Philip Jobst is missing.
|Philip Jobst in Dec. 2011|
Jobst's friends last spoke to him on Tuesday, March 6, 2012. That night, at 10:07 p.m., his silver 2011 4-door Kia was found abandoned on the Chester Bridge with its flashers on. The bridge, which is roughly 20 miles from Jobst's residence and school, crosses the Mississippi River and links Illinois with Missouri.
Aside from his abandoned car, no trace of Phil Jobst has been found. According to a blog by one of Jobst's friends, Jobst's cell phone was found in the trash at his apartment.
Authorities fear that Jobst may have fallen or jumped off the Chester Bridge into the Mississippi River.
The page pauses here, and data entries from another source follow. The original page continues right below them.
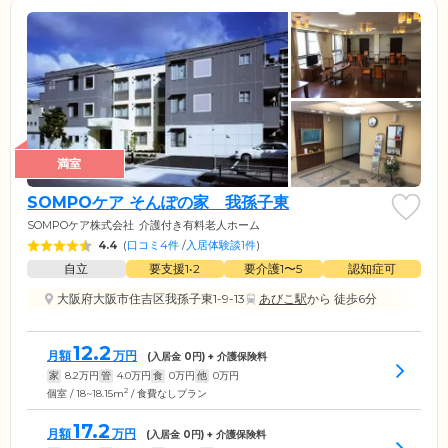
満室
SOMPOケア そんぽの家 我孫子東
SOMPOケア株式会社
介護付き有料老人ホーム
4.4
(
口コミ4件
/
入居体験談1件
)
自立
要支援1•2
要介護1〜5
認知症可
大阪府大阪市住吉区我孫子東1-9-13
あびこ駅
から 徒歩6分
12.2
月額
万円
(入居金
0
円) + 介護保険料
家
8.2
万円
管
4.0
万円
食
0
万円
他
0
万円
2
個室 / 18~18.15m
/ 食費なしプラン
17.2
月額
万円
(入居金
0
円) + 介護保険料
He is presumed dead, but police say the investigation will remain open. On March 9 and 10, the Illinois Department of Conservation police searched the river by boat using sonar and grappling hooks, but turned up nothing.
About Philip Jobst
Friends struggle to understand how Jobst, the only student who came to class every day in a full suit and tie, could do something as rash as leaving his car behind, or worse.
After graduating Belmont Abbey College in Charlotte, N.C. in 2010 with a degree in mathematics, Jobst came to SIU. His law school friends say he is "extremely intelligent" and has a bright future ahead of him.
While most students were battling through law school, and "rigorously preparing for each class out of sheer terror," said good friend Seth Jackson, "Phil could just show up and blow us all away." (The Southern, 3/8/12).
Jobst is known to be a highly motivated individual, not only getting into law school but, more recently, wanting to better himself. He was excited about losing 70 pounds while in law school and spent his Jan. 9 birthday at the mall in Cape Giradeau with friend Wesley Clark. He was excited at not having to shop in the plus size section anymore. And on Feb. 24, Jobst posted on Facebook that he had bought new jeans and was happy he was losing weight.
In addition to working on his weight loss goals, Jobst had a one-hour session with Clark's father, a speech therapist, to work on a speech impediment. Clark told SIU's student newspaper, the Daily Egyptian, that Jobst took the tips he had been given for better pronunciation and practiced them constantly.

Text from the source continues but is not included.